India’s Ministry of External Affairs (MEA) said in a statement that “We have noted the developments in Myanmar with deep concern. India has always been steadfast in its support to the process of democratic transition in Myanmar. We believe that the rule of law and the democratic process must be upheld. We are monitoring the situation closely”. India had shown commitment to build a robust relationship with Myanmar over the past two decades, which only intensified after the democratic process began in 2011. The coup, however, has complicated matters for it. Despite being democratically driven, India is aware that if Myanmar is subjected to heavy sanctions and pressure, the country may be left with little choice but to fall deeper into China’s arms. A harsh reaction to the coup by India, therefore, would have only benefitted China.
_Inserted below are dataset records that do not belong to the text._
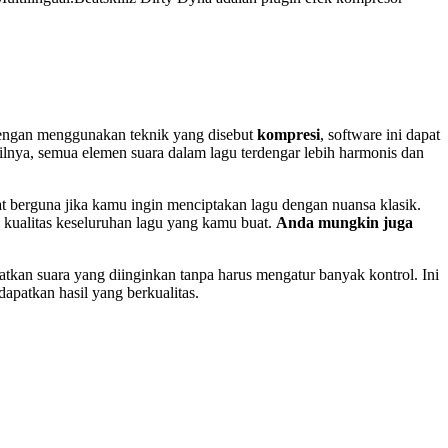
Dengan menggunakan teknik yang disebut
kompresi
, software ini dapat
silnya, semua elemen suara dalam lagu terdengar lebih harmonis dan
t berguna jika kamu ingin menciptakan lagu dengan nuansa klasik.
 kualitas keseluruhan lagu yang kamu buat.
Anda mungkin juga
tkan suara yang diinginkan tanpa harus mengatur banyak kontrol. Ini
apatkan hasil yang berkualitas.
As Constantino Xavier, an analyst of India’s neighbourhood policy at the Centre for Social and Economic Progress put it, “India does care about democracy in Myanmar, but that’s a luxury it knows it will not be able to afford for the time being. The only option will be to engage, building on its outreach in recent years via the security and defence establishment”. India’s security relationship with the Myanmar military has actually become close in recent years, and it would be difficult for India to burn the bridges given the Myanmar military’s assistance in securing India’s North East borders from insurgent groups. Moreover, Myanmar continues to serve as a cornerstone in India’s Act East Policy because of its strategic location.

In the international order of today, China’s backing of autocrats and terrorists at the United Nations (UN) seems to be emerging as a constant and inevitable problem for the organization’s democratic members. It is driving the widening schism in the international order towards a perilous cracking point. The dysfunctional nature of this creaky, rusty international order is, meanwhile, grossly failing the people of Myanmar, whom the return to civilian rule in 2015 had enabled to engage with people across the globe and enjoy an enhanced degree of human rights and access to democratic institutions. Worst affected will be Myanmar’s marginalized and hounded communities such as the Rohingyas, as also the various ethnic groups with their own range of grievances.

The coup in Myanmar has presented the international community with a tricky set of challenges, but care needs to be taken to ensure that human rights and democracy are not ignored in the justified quest to prevent China from once again gaining a free hand in the country.